Image result for cloves

It tasted bad and smelt like oil of cloves. It did, however, fix the infection – everything feels good now.

We had a good day today at work too – one of the customers brought us Cadbury Creme Eggs.

That’s all for now, but I’ll be back with more scone news in the next few days.

Mistakes…

Did you know that the Cook Islands Dollar and the Isle of Man have some obverse designs that are almost identical on their coins? I didn’t until this morning.

However, after opening a complaint from a customer that got a Cook Islands Dollar featuring the Coronation coach when they had been expecting an Isle of Man Crown featuring the Coronation coach I am now well aware of the fact.

I used a general coin photo at the top, just to remind you how grim these things are.

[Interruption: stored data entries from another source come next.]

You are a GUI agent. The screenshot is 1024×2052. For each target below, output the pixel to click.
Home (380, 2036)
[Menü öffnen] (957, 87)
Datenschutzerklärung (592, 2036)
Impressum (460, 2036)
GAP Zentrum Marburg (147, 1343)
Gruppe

A simple enquiry would have sufficed. It’s bad enough having to sort everything out without sarcastic demands for explanations. I have hundreds of irritatingly similar coins, I was in a hurry as the post office closes early on Saturday, I should have organised things better, I made a mistake. It’s the first time in approximately 700 parcels that I’ve sent the wrong thing out.

I waited a few minutes before responding to their sarky note. It’s better that way.

The man who rang later that afternoon was not so fortunate. As I sat brooding on my mistake and throbbing with toothache, he told me he was from British Telecom and he needed to access my computer…

To be honest, there’s something quite satisfying about being rude to a wannabe fraudster.